I am guessing that Puppet is attempting to re-execute this user create
because the user list failed to show the user exists.


This call is creating the admin user, and we still need to confirm that user exists.


/Stage[main]/Keystone::Roles::Admin/Keystone_user[admin]  seems to be
the puppet module code for creating the admin user,
and that is done here:

 request('user', 'show', [name, '--domain', domain])


http://git.openstack.org/cgit/openstack/puppet-keystone/tree/lib/puppet/provider/keystone.rb?h=stable%2Fliberty#n167

In the liberty code base.(OSP 8)

http://git.openstack.org/cgit/openstack/puppet-keystone/commit/?h=stable/liberty&id=d2c44f73

The last build of puppet keystone 8.0 series was

https://brewweb.engineering.redhat.com/brew/buildinfo?buildID=499341

Unpacking the SRPM, I see:

   request('user', 'show', [name, '--domain', domain])

So, this package may solve the problem.  How can we confirm?  What version of the RPM is deployed?

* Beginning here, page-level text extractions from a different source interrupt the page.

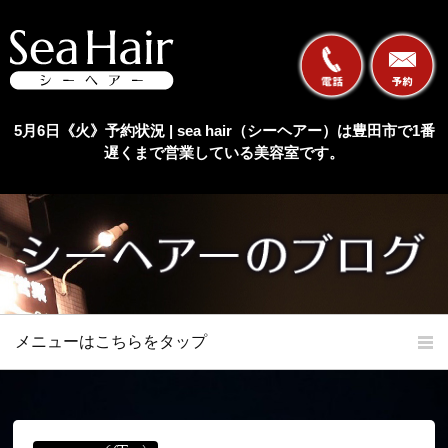
5月6日《火》予約状況 | sea hair（シーヘアー）は豊田市で1番
遅くまで営業している美容室です。
メニューはこちらをタップ
ホーム
初めての方へ
当店の特長
メニュー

Comment 10 Sofer Athlan-Guyot 2016-08-16 09:55:25 UTC
Added the two launchpad upstream related bugs and the related upstream fix and backport:

stable/mitaka        MERGED     306075
stable/liberty       MERGED     308365
master               MERGED     299301

Comment 15 Udi Kalifon 2016-09-01 14:12:41 UTC
I'm still getting the same error. It tries to create the 'admin' user and fails because this user exists already (probably it failed to list the users). This is the relevant part from heat deployment-show:

Error: Could not prefetch keystone_user provider 'openstack': Could not authenticate.\u001b[0m\n\u001b[1;31mError: Execution of '/usr/bin/openstack user create --format shell admin --enable --password QYWqcfeCgeucb69X3F8Xq4BW6 --email admin --domain Default' returned 1: Conflict occurred attempting to store user - Duplicate Entry (HTTP 409) (Request-ID: req-46c1f6a2-924d-436d-9926-7a25916449a5)\u001b[0m\n\u001b[1;31mError: /Stage[main]/Keystone::Roles::Admin/Keystone_user[admin]/ensure: change from absent to present failed: Execution of '/usr/bin/openstack user create --format shell admin --enable --password QYWqcfeCgeucb69X3F8Xq4BW6 --email admin --domain Default' returned 1: Conflict occurred attempting to store user - Duplicate Entry (HTTP 409) 

This is on the latest 8.0 puddle from 2016-08-19. I enabled multi-domains (there is no need to really configure LDAP, just enable the feature) and tried to expand the cloud from 1 compute to 2.

Comment 16 Udi Kalifon 2016-09-01 15:33:00 UTC
Verified.

Please ignore the previous comment, it happened because there were no repos configured on the nodes (won't happen to users with registrations).